Aim: The aim of the present study was to investigate the association between the length of the treatment period and the cumulative dose of pegylated interferon alpha-2b (peg-IFN alpha-2b) plus ribavirin (RBV) and their effectiveness in the treatment of chronic hepatitis C.
Methods: Seven hundred and fifteen patients received peg-IFN alpha-2b plus RBV treatment for 48 weeks and 24 weeks for genotypes 1 (n = 586) and 2 (n = 129), respectively.

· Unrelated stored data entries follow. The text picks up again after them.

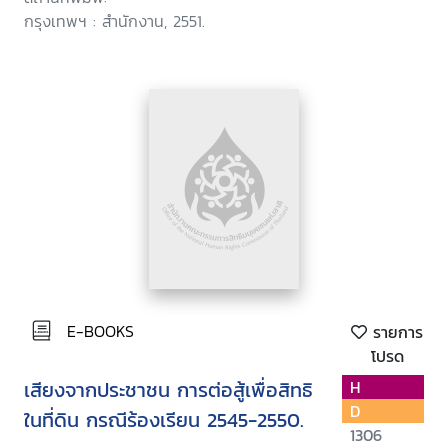
กรุงเทพฯ : สำนักงาน, 2551.
E-BOOKS
รายการ
โปรด
เสียงจากประชาชน การต่อสู้เพื่อสิทธิ
H
D
ในที่ดิน กรณีร้องเรียน 2545-2550.
1306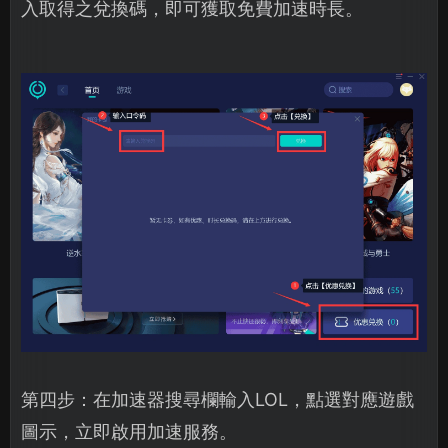
入取得之兌換碼，即可獲取免費加速時長。
第四步：在加速器搜尋欄輸入LOL，點選對應遊戲
圖示，立即啟用加速服務。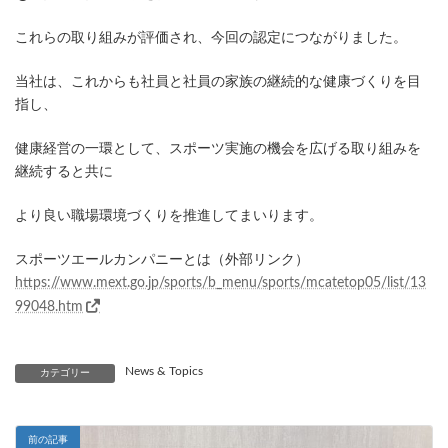
これらの取り組みが評価され、今回の認定につながりました。
当社は、これからも社員と社員の家族の継続的な健康づくりを目
指し、
健康経営の一環として、スポーツ実施の機会を広げる取り組みを
継続すると共に
より良い職場環境づくりを推進してまいります。
スポーツエールカンパニーとは（外部リンク）
https://www.mext.go.jp/sports/b_menu/sports/mcatetop05/list/13
99048.htm
News & Topics
カテゴリー
前の記事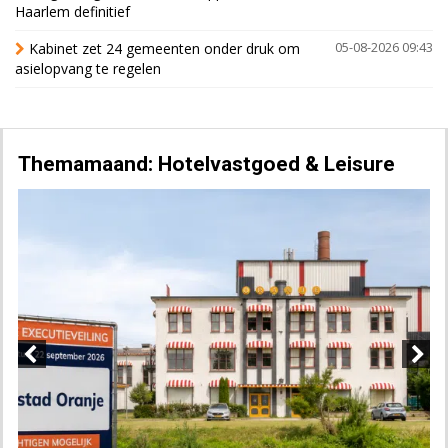
Haarlem definitief
Kabinet zet 24 gemeenten onder druk om
05-08-2026 09:43
asielopvang te regelen
Themamaand: Hotelvastgoed & Leisure
Previous
Next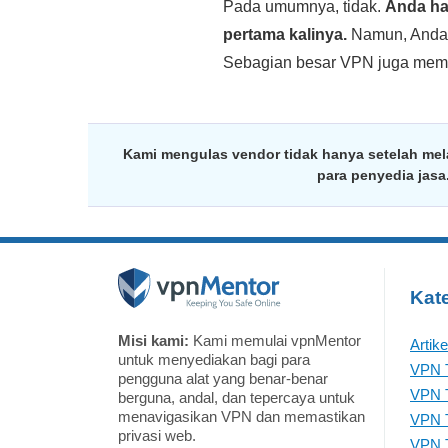
Pada umumnya, tidak.
Anda ha
pertama kalinya.
Namun, Anda
Sebagian besar VPN juga memp
Kami mengulas vendor tidak hanya setelah mel
para penyedia jas
Kate
Misi kami:
Kami memulai vpnMentor
Artik
untuk menyediakan bagi para
VPN T
pengguna alat yang benar-benar
VPN T
berguna, andal, dan tepercaya untuk
menavigasikan VPN dan memastikan
VPN T
privasi web.
VPN T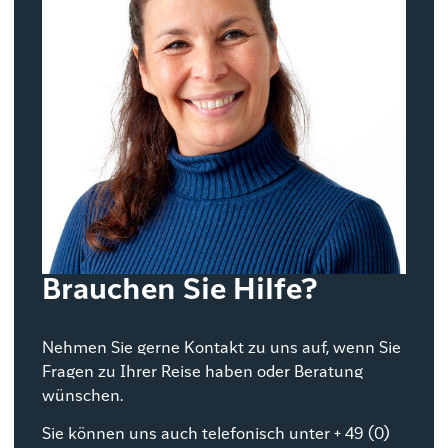
Brauchen Sie Hilfe?
Nehmen Sie gerne Kontakt zu uns auf, wenn Sie
Fragen zu Ihrer Reise haben oder Beratung
wünschen.
Sie können uns auch telefonisch unter + 49 (0)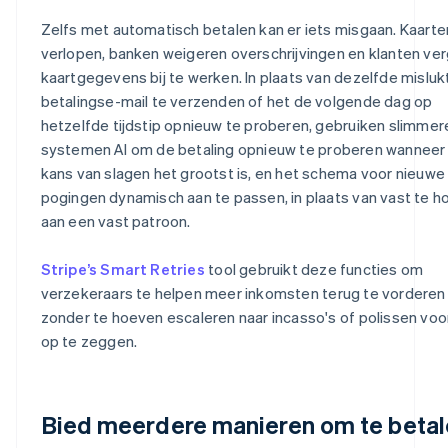
Zelfs met automatisch betalen kan er iets misgaan. Kaarte
verlopen, banken weigeren overschrijvingen en klanten ve
kaartgegevens bij te werken. In plaats van dezelfde misluk
betalingse-mail te verzenden of het de volgende dag op
hetzelfde tijdstip opnieuw te proberen, gebruiken slimmer
systemen AI om de betaling opnieuw te proberen wanneer
kans van slagen het grootst is, en het schema voor nieuwe
pogingen dynamisch aan te passen, in plaats van vast te 
aan een vast patroon.
Stripe’s Smart Retries
tool gebruikt deze functies om
verzekeraars te helpen meer inkomsten terug te vorderen
zonder te hoeven escaleren naar incasso's of polissen voor
op te zeggen.
Bied meerdere manieren om te beta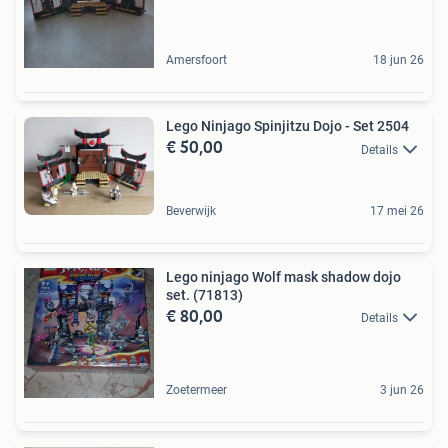
Amersfoort
18 jun 26
Lego Ninjago Spinjitzu Dojo - Set 2504
€ 50,00
Details
Beverwijk
17 mei 26
Lego ninjago Wolf mask shadow dojo
set. (71813)
€ 80,00
Details
Zoetermeer
3 jun 26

Results: Sustained virological responses (SVR), defined as serum hepatitis C virus (HCV)-RNA undetectable at 24 weeks after the end of treatment, were 42.4% and 74.4% in genotypes 1 and 2, respectively, on an intention-to-treat analysis. SVR significantly increased with treatment length (4.7%, 36.4%, and 51.8% for < 24 weeks, 24-47 weeks, and 48 weeks, respectively, for genotype 1; and 28.6%, 57.1%, 78.3% for < 12 weeks, 12-23 weeks, and 24 weeks, respectively, for genotype 2). SVR significantly increased with total cumulative treatment dose (21.1%, 36.5%, and 52.9% with < 60%, 60-79%, and >or= 80% in peg-IFN dose; 29.6%, 51.1%, and 59.2% with < 60%, 60-79%, and >or= 80% in RBV dose) in genotype 1, although it did not differ significantly for genotype 2.
Conclusions: In peg-IFN alpha-2b plus RBV treatment for chronic hepatitis C, it is important to complete the target length of treatment and to continue the target dosage to achieve SVR, especially for genotype 1 patients.